____ RECORDS PROVIDED

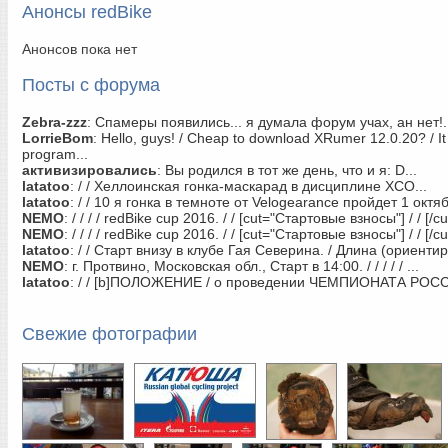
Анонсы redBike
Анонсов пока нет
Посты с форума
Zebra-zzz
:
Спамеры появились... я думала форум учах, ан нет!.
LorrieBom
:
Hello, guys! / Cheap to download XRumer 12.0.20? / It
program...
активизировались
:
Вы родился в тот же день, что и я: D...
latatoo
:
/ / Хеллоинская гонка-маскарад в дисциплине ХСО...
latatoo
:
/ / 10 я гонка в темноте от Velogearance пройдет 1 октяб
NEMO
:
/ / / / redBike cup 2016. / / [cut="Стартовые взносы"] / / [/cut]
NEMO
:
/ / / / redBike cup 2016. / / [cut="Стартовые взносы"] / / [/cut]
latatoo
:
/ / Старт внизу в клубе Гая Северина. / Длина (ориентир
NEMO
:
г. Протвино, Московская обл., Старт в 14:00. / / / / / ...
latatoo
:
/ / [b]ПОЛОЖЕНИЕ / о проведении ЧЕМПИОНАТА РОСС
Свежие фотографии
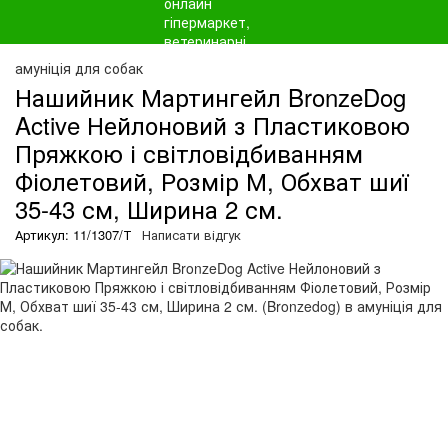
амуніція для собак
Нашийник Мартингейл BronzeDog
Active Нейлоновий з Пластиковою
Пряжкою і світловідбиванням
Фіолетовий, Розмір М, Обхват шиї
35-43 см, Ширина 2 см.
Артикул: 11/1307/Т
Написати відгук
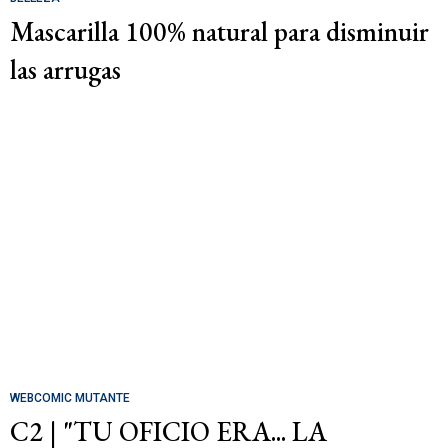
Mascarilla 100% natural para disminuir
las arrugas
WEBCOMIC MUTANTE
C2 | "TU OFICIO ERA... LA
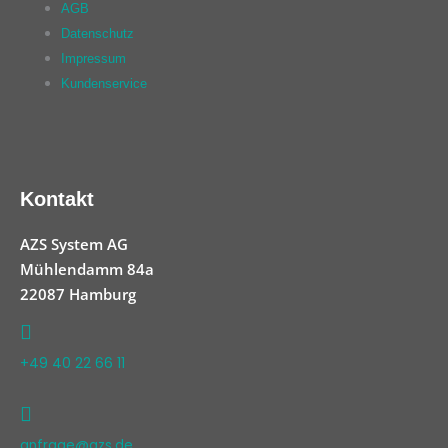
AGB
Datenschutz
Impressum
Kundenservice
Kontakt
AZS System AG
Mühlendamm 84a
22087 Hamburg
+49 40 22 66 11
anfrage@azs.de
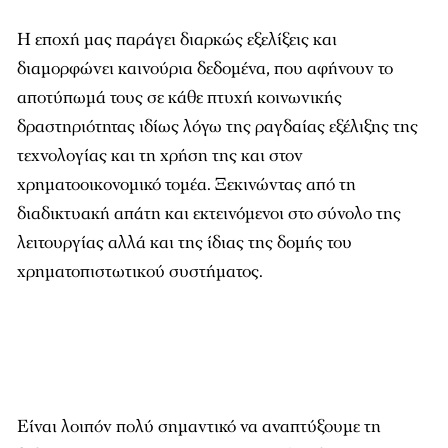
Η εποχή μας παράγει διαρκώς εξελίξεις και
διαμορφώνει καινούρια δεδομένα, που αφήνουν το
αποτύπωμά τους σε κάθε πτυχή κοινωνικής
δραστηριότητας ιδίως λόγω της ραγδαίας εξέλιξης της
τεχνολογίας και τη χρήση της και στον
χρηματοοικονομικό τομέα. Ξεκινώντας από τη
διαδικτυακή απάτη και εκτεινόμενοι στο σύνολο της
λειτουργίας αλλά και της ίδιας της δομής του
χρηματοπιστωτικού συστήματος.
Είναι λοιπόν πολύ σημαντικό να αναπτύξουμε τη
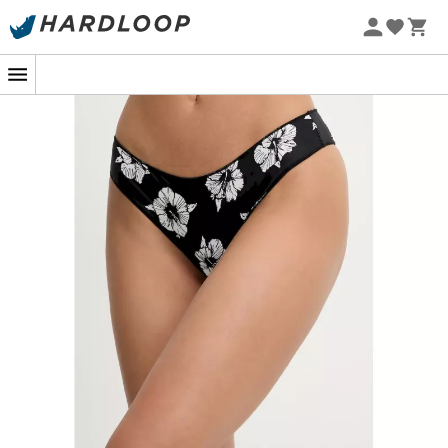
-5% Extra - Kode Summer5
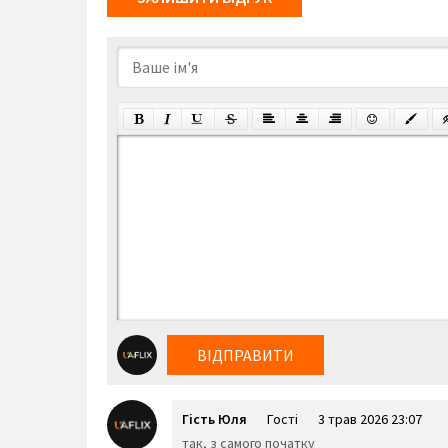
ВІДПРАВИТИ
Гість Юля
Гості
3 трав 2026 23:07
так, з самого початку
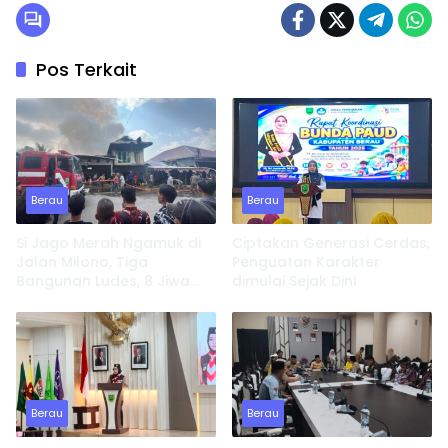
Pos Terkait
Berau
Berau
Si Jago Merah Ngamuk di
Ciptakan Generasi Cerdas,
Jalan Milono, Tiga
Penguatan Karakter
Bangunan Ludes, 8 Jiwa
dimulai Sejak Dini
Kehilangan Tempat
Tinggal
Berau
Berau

________

YOUR INSTRUCTIONS:
Would you reproduce the lines from the one with "3 трав 2026 23:07" through the final line of the data above, exactly and only those, without any pictures?

OUTPUT BELOW:
3 трав 2026 23:07
так, з самого початку
Pos Terkait
Berau
Berau
Si Jago Merah Ngamuk di
Ciptakan Generasi Cerdas,
Jalan Milono, Tiga
Penguatan Karakter
Bangunan Ludes, 8 Jiwa
dimulai Sejak Dini
Kehilangan Tempat
Tinggal
Berau
Berau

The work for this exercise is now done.